If genes form the body’s blueprint, then the layer of epigenetics decides which parts of the plan get built. Unfortunately, many cancers hijack epigenetics to modulate the expression of genes, thus promoting cancer growth and survival.
A team of researchers led by Tatiana Kutateladze, PhD, University of Colorado Cancer Center investigator and professor in the Department of Pharmacology at the University of Colorado School of Medicine, and Brian Strahl, PhD, professor in the Department of Biochemistry & Biophysics at the University of North Carolina School of Medicine, published a breakthrough report in the journal Nature Chemical Biology describing the essential role of YEATS domain proteins in reading epigenetic marks that regulate gene expression, DNA damage response, and other vital DNA-dependent cellular processes. This newly discovered player in epigenetic regulation is closely related to known cancer promoters, including the bromodomain proteins, a handful of which are targeted in current human clinical trials.
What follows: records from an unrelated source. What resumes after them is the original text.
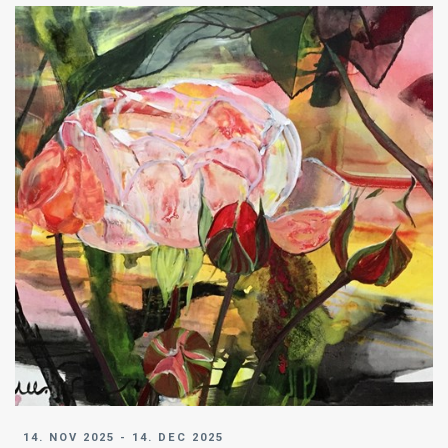
14. NOV 2025 - 14. DEC 2025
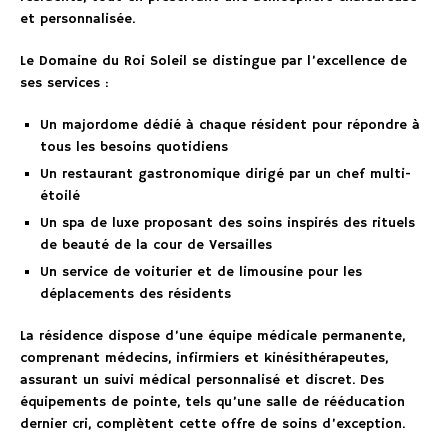
et personnalisée.
Le Domaine du Roi Soleil se distingue par l’excellence de
ses services :
Un majordome dédié à chaque résident pour répondre à
tous les besoins quotidiens
Un restaurant gastronomique dirigé par un chef multi-
étoilé
Un spa de luxe proposant des soins inspirés des rituels
de beauté de la cour de Versailles
Un service de voiturier et de limousine pour les
déplacements des résidents
La résidence dispose d’une équipe médicale permanente,
comprenant médecins, infirmiers et kinésithérapeutes,
assurant un suivi médical personnalisé et discret. Des
équipements de pointe, tels qu’une salle de rééducation
dernier cri, complètent cette offre de soins d’exception.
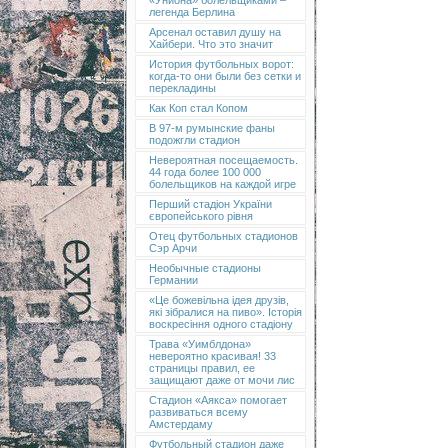
«Униона» болельщиками –
легенда Берлина
Арсенал оставил душу на
Хайбери. Что это значит
История футбольных ворот:
когда-то они были без сетки и
перекладины
Как Коп стал Копом
В 97-м румынские фаны
подожгли стадион
Невероятная посещаемость.
44 года более 100 000
болельщиков на каждой игре
Перший стадіон України
європейського рівня
Отец футбольных стадионов
Сэр Арчи
Необычные стадионы
Германии
«Це божевільна ідея друзів,
які зібралися на пиво». Історія
воскресіння одного стадіону
Трава «Уимблдона»
невероятно красивая! 33
страницы правил, ее
защищают даже от мочи лис
Стадион «Аякса» помогает
развиваться всему
Амстердаму
Футбольный стадион даже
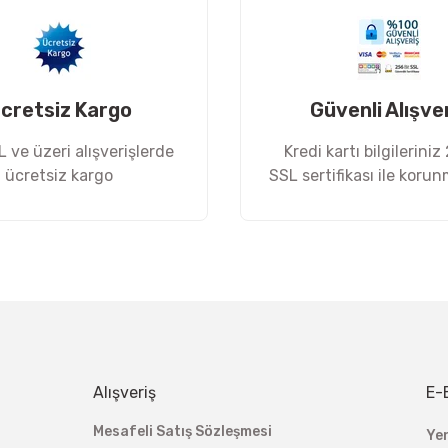
cretsiz Kargo
Güvenli Alışve
 ve üzeri alışverişlerde
Kredi kartı bilgileriniz
ücretsiz kargo
SSL sertifikası ile koru
Gönder
Alışveriş
E-
Mesafeli Satış Sözleşmesi
Ye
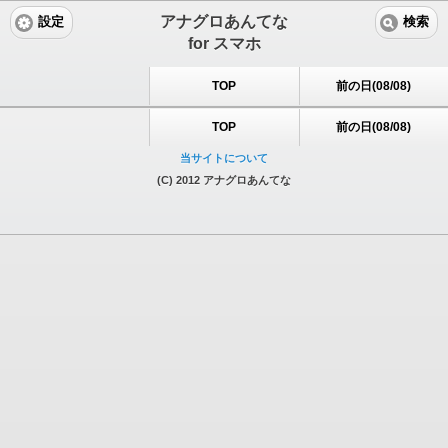
アナグロあんてな
設定
検索
for スマホ
TOP
前の日(08/08)
TOP
前の日(08/08)
当サイトについて
(C) 2012 アナグロあんてな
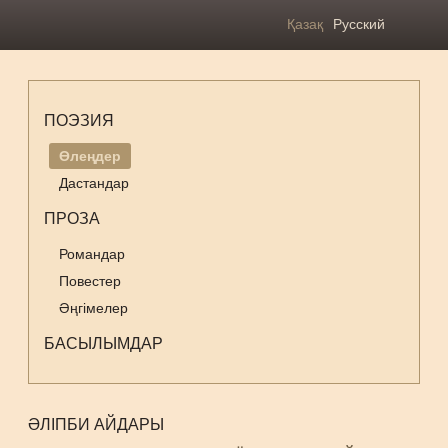
Қазақ
Русский
ПОЭЗИЯ
Өлеңдер
Дастандар
ПРОЗА
Романдар
Повестер
Әңгімелер
БАСЫЛЫМДАР
ӘЛІПБИ АЙДАРЫ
“Every cell in an organism has the same DNA. So how does a heart cell become a heart cell and a skin cell become a skin cell? There’s a language called epigenetics that helps determine which genes are turned on and turned off at any given moment,” says Forest Andrews, PhD, a postdoctoral fellow in Kutateladze’s laboratory and, together with Stephen Shinsky, PhD, a postdoctoral fellow in Strahl’s laboratory, a co-first author on the paper.
Epigenetic mechanisms control how often a gene’s blueprint ultimately yields a protein, modulating the structure and dynamics of chromatin, a complex consisting of DNA and histone proteins. The addition or removal of epigenetic marks on histone proteins is one of such mechanisms that helps expose some regions of DNA to promote gene expression, while keeping other regions of DNA hidden inside the chromatin fiber.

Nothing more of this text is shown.